In this paper, we develop a spatially explicit and dynamic model for the uptake of low-mobility nutrients, such as phosphorus, by mycorrhizal roots with a growing hyphal network (mycelium). We assume that single root models are well characterized, and aim to include in these models the uptake by fungal mycelium in the form of a sink term. For the derivation of this sink term, we consider two spatial scales: the scale of a single root surrounded by a growing mycelium and the scale of a single cylindrical hypha. We model nutrient transport towards the plant root in the soil as well as within the hyphal network. Whilst the model is applicable to general mycelial fungi and solutes, we present specific numerical simulations for phosphate uptake by the fungal species *Scutellospora calospora* (Nicol. & Gerd.) (Jakobsen *et al.*, 1992).

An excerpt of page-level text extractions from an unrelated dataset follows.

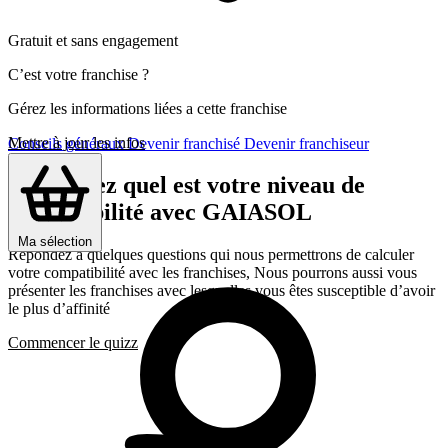
Gratuit et sans engagement
C’est votre franchise ?
Gérez les informations liées a cette franchise
Mettre à jour les infos
Conseils généraux
Devenir franchisé
Devenir franchiseur
Découvrez quel est votre niveau de
compatibilité avec GAIASOL
Ma sélection
Répondez a quelques questions qui nous permettrons de calculer
votre compatibilité avec les franchises, Nous pourrons aussi vous
présenter les franchises avec lesquelles vous êtes susceptible d’avoir
le plus d’affinité
Commencer le quizz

Based on literature estimates of the necessary model parameters, we quantitatively assess the contribution of external hyphae to plant mineral nutrition and find those processes and parameter values that should be measured more accurately to improve the predictive power of this model.

For analysis and solution of mathematical models, we apply the technique of nondimensionalization (Fowler, 1997), a process of changing variables by scaling so that the new variables have no units. This procedure leads to a simpler form of equations with fewer parameters that are all dimensionless. The dimensionless parameters are useful in their own right as they describe the relative importance of different processes included in the model compared with each other. One well-known dimensionless parameter is the Péclet number, which shows the importance of convection in comparison to dispersion. In order to make the paper more accessible to a broader readership, we describe the mathematics involved in nondimensionalizing the models we derive in this paper in appendices. The resulting simplified models are presented in the main text.